In its 40th year, Festivals Acadiens is not just celebrating Louisiana culture and history, but its own.

In addition to the food, music and crafts, the University of Louisiana at Lafayette’s Paul & LuLu Hilliard University Art Museum is hosting an exhibition detailing the festival’s history.

Tracing its roots to 1974, Festivals Acadiens was created as a tribute to Cajun music by the Council for the Development of French in Louisiana in an effort to destigmatize Cajun culture.

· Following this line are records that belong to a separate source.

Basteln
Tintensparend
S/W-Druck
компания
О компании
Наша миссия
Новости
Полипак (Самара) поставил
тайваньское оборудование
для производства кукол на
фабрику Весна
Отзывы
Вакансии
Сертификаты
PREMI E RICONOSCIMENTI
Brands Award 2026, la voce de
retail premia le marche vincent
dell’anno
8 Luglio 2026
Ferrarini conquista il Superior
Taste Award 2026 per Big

Two years later, the music festival joined with the Lafayette Natural History Museum’s Native Crafts Festival, and a year after that, the Bayou Food Festival was added.

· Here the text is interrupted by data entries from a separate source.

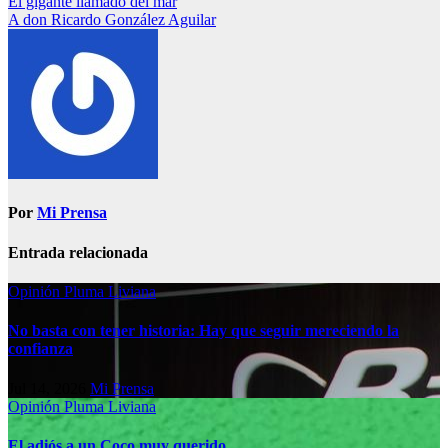
El gigante llamado del mar
A don Ricardo González Aguilar
Por
Mi Prensa
Entrada relacionada
Opinión
Pluma Liviana
No basta con tener historia: Hay que seguir mereciendo la
confianza
Jul 14, 2026
Mi Prensa
Opinión
Pluma Liviana
El adiós a un Coco muy querido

Since then, the festival has grown and become a tradition for many local families.

Andrea Burkenstock, volunteer coordinator for Festivals Acadiens, said she became involved with the festival 14 years ago when it was struggling to find volunteers because she didn’t want to see the event die.

“Because it’s a family tradition and it’s something near and dear to my heart — it’s my family’s culture — I wanted to help that continue,” Burkenstock said.

Now 32, Burkenstock said she’s attended the festival every year since her birth.

But it’s not just a tradition for Louisianans.

People from across the country, like the Sims, make the trip year after year because of the food, the people, the crafts and, most importantly, the dancing.

Tom Kuehnle, a St. Louis, Missouri, resident, could be found Cajun dancing like a natural to the sounds of T-Sale at the Festivals’ Scene Ma Louisiane stage.

Kuehnle said he’s attended the festival for 10 years.

“Since I’ve come the first time, I’ve tried to be here every year,” Kuehnle said. “I think I’ve missed a few but not many. … They’d have to stop me at the border to keep me from coming.”

A few years ago, Kuehnle managed to make the trip down to the bayou despite having been in a back brace just two weeks prior. That’s how much it means to him.

“It’s just the people, the atmosphere, Louisiana. It’s everything about it, and of course I like to dance. Whether I can do it well or not, I like to try.”

Festivals Acadiens will conclude Sunday, beginning with a traditional French Mass at 9 a.m. Steve Riley and the Mamou Playboys close out the festival’s 40th year with a performance starting at 6 p.m.